The Dallas Safari Club had hoped the permit to shoot a black rhino -- one of a few thousand remaining on the planet -- would have auctioned for close to a million dollars. If scarcity was the quality that drove the price, the ultimate trophy doesn't get much more endangered than this. What's more, it came with a built-in conservation conscience, since the proceeds would go to anti-poaching, research and habitat preservation efforts.
Because who wants to simply donate to the laudable goal of preventing the disappearance from the earth of a 3,000-pound horned tank without at least getting to shoot one in the process? As it happens, the opportunity turned out to be worth a lot less than the club's organizers thought: $350,000.
Though attendance and overall sales were up, they're blaming negative publicity for repelling potential bidders. "It annoys me to tears," Hanns-Louis Lamprecht of Hungers Namibia Safaris told The Dallas Morning News. "I was so angry last night.

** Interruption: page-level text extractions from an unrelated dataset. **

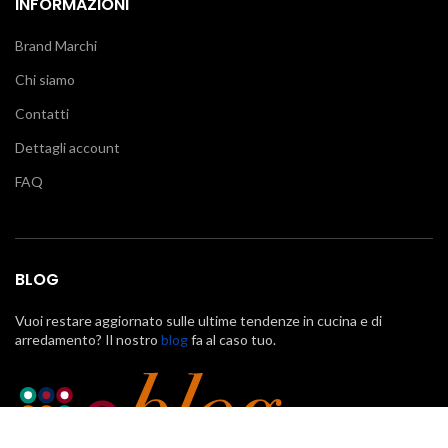
INFORMAZIONI
Brand Marchi
Chi siamo
Contatti
Dettagli account
FAQ
BLOG
Vuoi restare aggiornato sulle ultime tendenze in cucina e di
arredamento? Il nostro
blog
fa al caso tuo.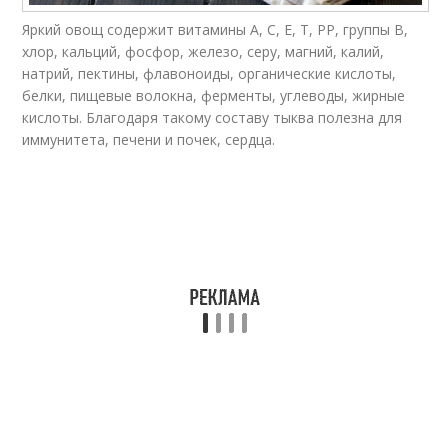
Яркий овощ содержит витамины А, С, Е, Т, РР, группы В,
хлор, кальций, фосфор, железо, серу, магний, калий,
натрий, пектины, флавоноиды, органические кислоты,
белки, пищевые волокна, ферменты, углеводы, жирные
кислоты. Благодаря такому составу тыква полезна для
иммунитета, печени и почек, сердца.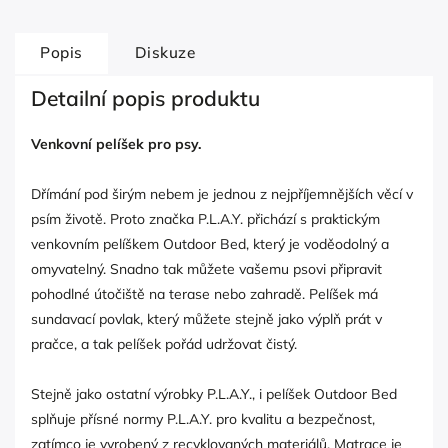
Popis
Diskuze
Detailní popis produktu
Venkovní pelíšek pro psy.
Dřímání pod širým nebem je jednou z nejpříjemnějších věcí v
psím životě. Proto značka P.L.A.Y. přichází s praktickým
venkovním pelíškem Outdoor Bed, který je voděodolný a
omyvatelný. Snadno tak můžete vašemu psovi připravit
pohodlné útočiště na terase nebo zahradě. Pelíšek má
sundavací povlak, který můžete stejně jako výplň prát v
pračce, a tak pelíšek pořád udržovat čistý.
Stejně jako ostatní výrobky P.L.A.Y., i pelíšek Outdoor Bed
splňuje přísné normy P.L.A.Y. pro kvalitu a bezpečnost,
zatímco je vyrobený z recyklovaných materiálů. Matrace je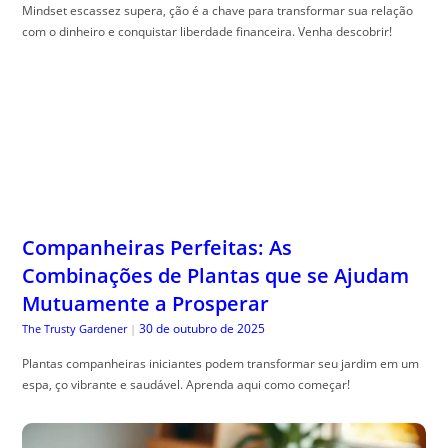
Companheiras Perfeitas: As
Combinações de Plantas que se Ajudam
Mutuamente a Prosperar
30 de outubro de 2025
The Trusty Gardener
|
Plantas companheiras iniciantes podem transformar seu jardim em um
espa, ço vibrante e saudável. Aprenda aqui como começar!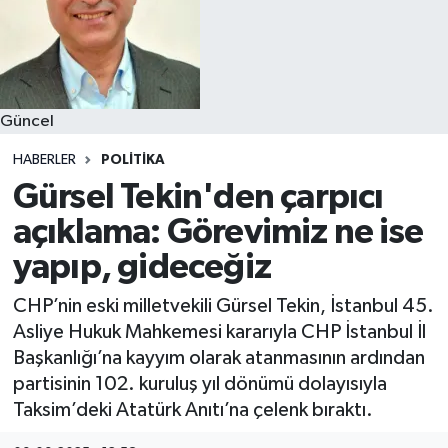
Güncel
HABERLER
POLITIKA
Gürsel Tekin'den çarpıcı
açıklama: Görevimiz ne ise
yapıp, gideceğiz
CHP’nin eski milletvekili Gürsel Tekin, İstanbul 45.
Asliye Hukuk Mahkemesi kararıyla CHP İstanbul İl
Başkanlığı’na kayyım olarak atanmasının ardından
partisinin 102. kuruluş yıl dönümü dolayısıyla
Taksim’deki Atatürk Anıtı’na çelenk bıraktı.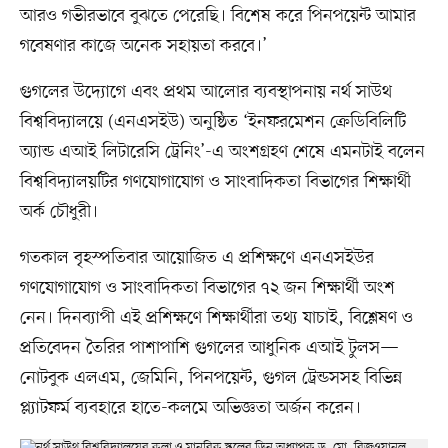
আরও গভীরভাবে বুঝতে পেরেছি। বিশেষ করে পিনপয়েন্ট আমার
গবেষণার কাজে অনেক সহায়তা করবে।’
গুগলের উদ্যোগে এবং প্রথম আলোর ব্যবস্থাপনায় নর্থ সাউথ
বিশ্ববিদ্যালয়ে (এনএসইউ) অনুষ্ঠিত ‘ইনফরমেশন ক্রেডিবিলিটি
অ্যান্ড এআই লিটারেসি ট্রেনিং’-এ অংশগ্রহণ শেষে এমনটাই বলেন
বিশ্ববিদ্যালয়টির গণযোগাযোগ ও সাংবাদিকতা বিভাগের শিক্ষার্থী
অর্ক চৌধুরী।
গতকাল বৃহস্পতিবার আয়োজিত এ প্রশিক্ষণে এনএসইউর
গণযোগাযোগ ও সাংবাদিকতা বিভাগের ৭২ জন শিক্ষার্থী অংশ
নেন। দিনব্যাপী এই প্রশিক্ষণে শিক্ষার্থীরা তথ্য যাচাই, বিশ্লেষণ ও
প্রতিবেদন তৈরির পাশাপাশি গুগলের আধুনিক এআই টুলস—
নোটবুক এলএম, জেমিনি, পিনপয়েন্ট, গুগল ট্রেন্ডসসহ বিভিন্ন
প্ল্যাটফর্ম ব্যবহারে হাতে-কলমে অভিজ্ঞতা অর্জন করেন।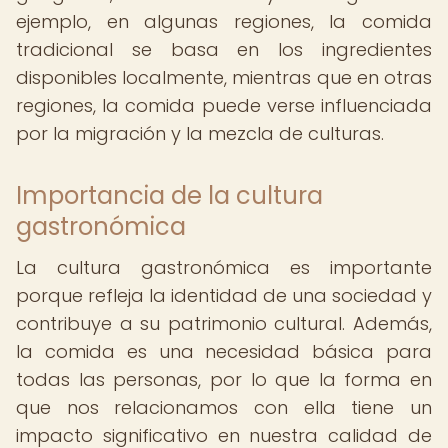
ejemplo, en algunas regiones, la comida
tradicional se basa en los ingredientes
disponibles localmente, mientras que en otras
regiones, la comida puede verse influenciada
por la migración y la mezcla de culturas.
Importancia de la cultura
gastronómica
La cultura gastronómica es importante
porque refleja la identidad de una sociedad y
contribuye a su patrimonio cultural. Además,
la comida es una necesidad básica para
todas las personas, por lo que la forma en
que nos relacionamos con ella tiene un
impacto significativo en nuestra calidad de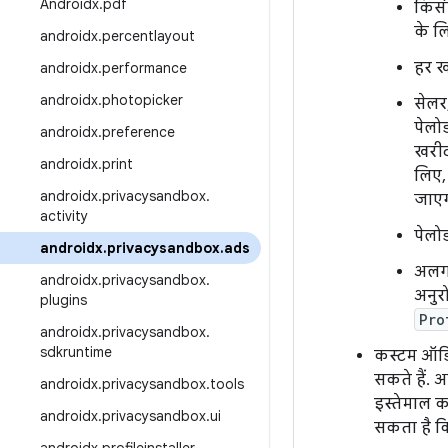
Androidx
.
pdf
किसी
के ल
androidx
.
percentlayout
हर ख
androidx
.
performance
androidx
.
photopicker
सेलर
पेलो
androidx
.
preference
खरीद
androidx
.
print
लिए,
androidx
.
privacysandbox
.
जाएग
activity
पेलोड
androidx
.
privacysandbox
.
ads
अलग-
androidx
.
privacysandbox
.
अनुर
plugins
Pro
androidx
.
privacysandbox
.
sdkruntime
कस्टम ऑडिय
सकते हैं. 
androidx
.
privacysandbox
.
tools
इस्तेमाल क
androidx
.
privacysandbox
.
ui
सकता है कि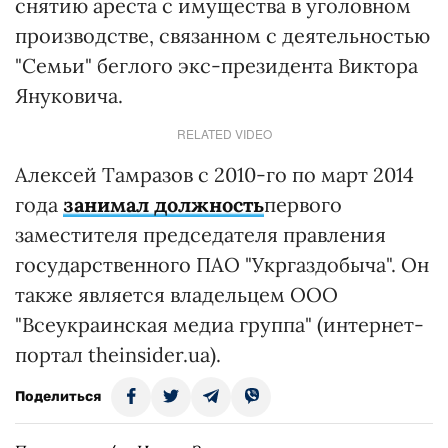
снятию ареста с имущества в уголовном
производстве, связанном с деятельностью
"Семьи" беглого экс-президента Виктора
Януковича.
RELATED VIDEO
Алексей Тамразов с 2010-го по март 2014
года
занимал должность
первого
заместителя председателя правления
государственного ПАО "Укргаздобыча". Он
также является владельцем ООО
"Всеукраинская медиа группа" (интернет-
портал theinsider.ua).
Поделиться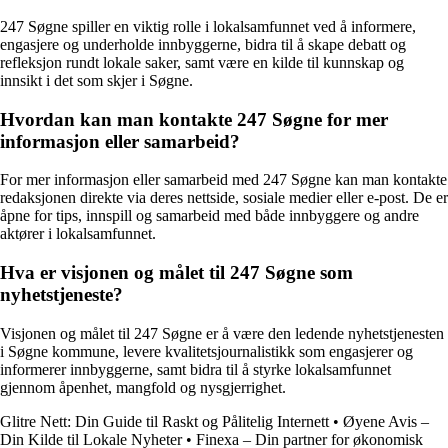
247 Søgne spiller en viktig rolle i lokalsamfunnet ved å informere,
engasjere og underholde innbyggerne, bidra til å skape debatt og
refleksjon rundt lokale saker, samt være en kilde til kunnskap og
innsikt i det som skjer i Søgne.
Hvordan kan man kontakte 247 Søgne for mer
informasjon eller samarbeid?
For mer informasjon eller samarbeid med 247 Søgne kan man kontakte
redaksjonen direkte via deres nettside, sosiale medier eller e-post. De er
åpne for tips, innspill og samarbeid med både innbyggere og andre
aktører i lokalsamfunnet.
Hva er visjonen og målet til 247 Søgne som
nyhetstjeneste?
Visjonen og målet til 247 Søgne er å være den ledende nyhetstjenesten
i Søgne kommune, levere kvalitetsjournalistikk som engasjerer og
informerer innbyggerne, samt bidra til å styrke lokalsamfunnet
gjennom åpenhet, mangfold og nysgjerrighet.
Glitre Nett: Din Guide til Raskt og Pålitelig Internett
•
Øyene Avis –
Din Kilde til Lokale Nyheter
•
Finexa – Din partner for økonomisk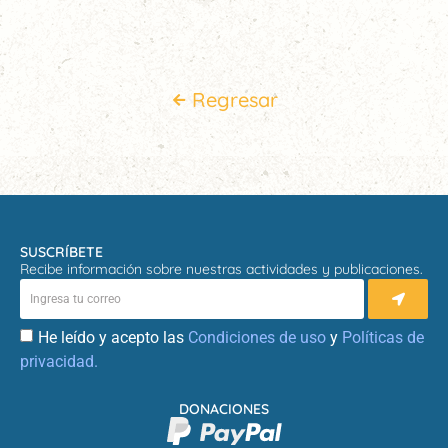
Regresar
SUSCRÍBETE
Recibe información sobre nuestras actividades y publicaciones.
He leído y acepto las
Condiciones de uso
y
Políticas de
privacidad.
DONACIONES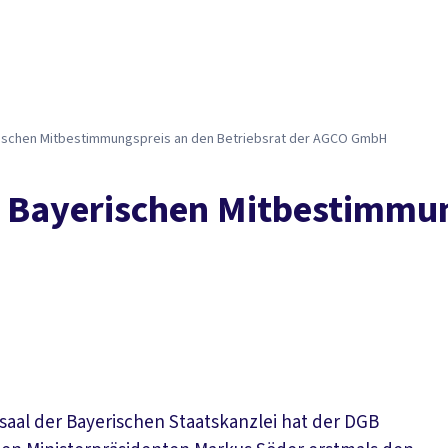
ri­schen Mit­be­stim­mungs­preis an den Be­triebs­rat der AG­CO GmbH
 Baye­ri­schen Mit­be­stim­mu
saal der Bayerischen Staatskanzlei hat der DGB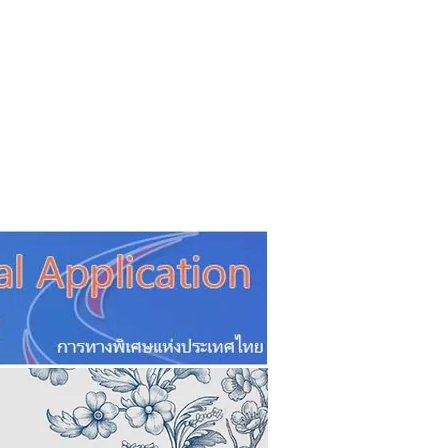
CSR
ESG&SDG
PR & Event
ิ่น
ช้อปปี้ง online
ท่องเที่ยว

A million dollars would have lasted years, years in the conservation efforts. ... The fact is it could have been more -- it could have been a lot more."
Even so, it auctioned for $100,000 more than the last one. This year, the bidding drew international criticism over the inherent contradiction in killing the animal to fund conservation efforts to save its species. The club maintains that an old bull, past its reproductive prime, would be the rhino culled in this Namibian hunt.
Bob Barker, former host of the The Price is Right, was like, what, so because we're old, we're expendable? "As an older male myself, I must say that this seems like rather a harsh way of dealing with senior citizens," he wrote in a letter to club president Ben Carter.
Ageist implications aside, Barker was trying to make a point. The very reason for the black rhino's endangerment is the fact that its horns have been monetized. "What makes you any better than the poachers who kill rhinos to feed their families?"
Dallas Safari Club would say that its well-heeled bidders and a big donation make the difference. In this venue, a trip to see the subject of the charitable effort in its natural habitat isn't enough. The head of one rare black rhino is simply the cost of doing business.